Transcribe the records below exactly, from their first line through the line containing "por diferentes cenários, desde". Omit every line after it.
━━━━━━━━━━━━━━━━━━━━
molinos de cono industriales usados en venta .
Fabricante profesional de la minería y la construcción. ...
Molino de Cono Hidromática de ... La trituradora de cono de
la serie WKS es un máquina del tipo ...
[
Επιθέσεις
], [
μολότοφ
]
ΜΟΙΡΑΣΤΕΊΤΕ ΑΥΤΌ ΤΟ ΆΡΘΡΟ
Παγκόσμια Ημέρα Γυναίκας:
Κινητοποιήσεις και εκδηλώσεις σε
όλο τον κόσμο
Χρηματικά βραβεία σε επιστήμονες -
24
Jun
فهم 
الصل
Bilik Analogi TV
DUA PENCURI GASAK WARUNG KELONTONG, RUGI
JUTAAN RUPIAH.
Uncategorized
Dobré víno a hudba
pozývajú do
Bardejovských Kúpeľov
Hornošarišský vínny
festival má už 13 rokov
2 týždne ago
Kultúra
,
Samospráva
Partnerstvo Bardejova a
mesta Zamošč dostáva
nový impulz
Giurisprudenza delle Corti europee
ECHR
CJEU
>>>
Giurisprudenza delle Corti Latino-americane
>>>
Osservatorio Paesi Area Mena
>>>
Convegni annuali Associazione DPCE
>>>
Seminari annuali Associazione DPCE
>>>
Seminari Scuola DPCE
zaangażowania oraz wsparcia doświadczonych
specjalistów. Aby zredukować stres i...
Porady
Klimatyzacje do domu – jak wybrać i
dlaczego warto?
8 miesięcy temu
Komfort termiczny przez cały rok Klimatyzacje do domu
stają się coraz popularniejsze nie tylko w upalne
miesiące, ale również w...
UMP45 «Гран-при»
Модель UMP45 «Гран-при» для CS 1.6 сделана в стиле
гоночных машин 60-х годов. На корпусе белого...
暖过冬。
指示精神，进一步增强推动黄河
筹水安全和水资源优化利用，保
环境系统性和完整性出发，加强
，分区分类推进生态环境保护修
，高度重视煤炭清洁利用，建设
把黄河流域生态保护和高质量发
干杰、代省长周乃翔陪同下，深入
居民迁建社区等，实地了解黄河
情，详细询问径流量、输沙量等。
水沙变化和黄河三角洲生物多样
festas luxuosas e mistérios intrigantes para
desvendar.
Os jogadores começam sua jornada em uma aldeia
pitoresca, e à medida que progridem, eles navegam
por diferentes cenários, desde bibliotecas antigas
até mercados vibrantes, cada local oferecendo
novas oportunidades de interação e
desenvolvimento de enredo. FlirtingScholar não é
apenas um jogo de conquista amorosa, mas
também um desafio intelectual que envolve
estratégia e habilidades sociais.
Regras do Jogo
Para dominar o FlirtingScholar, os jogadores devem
━━━━━━━━━━━━━━━━━━━━
Answer space:
molinos de cono industriales usados en venta .
Fabricante profesional de la minería y la construcción. ...
Molino de Cono Hidromática de ... La trituradora de cono de
la serie WKS es un máquina del tipo ...
[
Επιθέσεις
], [
μολότοφ
]
ΜΟΙΡΑΣΤΕΊΤΕ ΑΥΤΌ ΤΟ ΆΡΘΡΟ
Παγκόσμια Ημέρα Γυναίκας:
Κινητοποιήσεις και εκδηλώσεις σε
όλο τον κόσμο
Χρηματικά βραβεία σε επιστήμονες -
24
Jun
فهم 
الصل
Bilik Analogi TV
DUA PENCURI GASAK WARUNG KELONTONG, RUGI
JUTAAN RUPIAH.
Uncategorized
Dobré víno a hudba
pozývajú do
Bardejovských Kúpeľov
Hornošarišský vínny
festival má už 13 rokov
2 týždne ago
Kultúra
,
Samospráva
Partnerstvo Bardejova a
mesta Zamošč dostáva
nový impulz
Giurisprudenza delle Corti europee
ECHR
CJEU
>>>
Giurisprudenza delle Corti Latino-americane
>>>
Osservatorio Paesi Area Mena
>>>
Convegni annuali Associazione DPCE
>>>
Seminari annuali Associazione DPCE
>>>
Seminari Scuola DPCE
zaangażowania oraz wsparcia doświadczonych
specjalistów. Aby zredukować stres i...
Porady
Klimatyzacje do domu – jak wybrać i
dlaczego warto?
8 miesięcy temu
Komfort termiczny przez cały rok Klimatyzacje do domu
stają się coraz popularniejsze nie tylko w upalne
miesiące, ale również w...
UMP45 «Гран-при»
Модель UMP45 «Гран-при» для CS 1.6 сделана в стиле
гоночных машин 60-х годов. На корпусе белого...
暖过冬。
指示精神，进一步增强推动黄河
筹水安全和水资源优化利用，保
环境系统性和完整性出发，加强
，分区分类推进生态环境保护修
，高度重视煤炭清洁利用，建设
把黄河流域生态保护和高质量发
干杰、代省长周乃翔陪同下，深入
居民迁建社区等，实地了解黄河
情，详细询问径流量、输沙量等。
水沙变化和黄河三角洲生物多样
festas luxuosas e mistérios intrigantes para
desvendar.
Os jogadores começam sua jornada em uma aldeia
pitoresca, e à medida que progridem, eles navegam
por diferentes cenários, desde bibliotecas antigas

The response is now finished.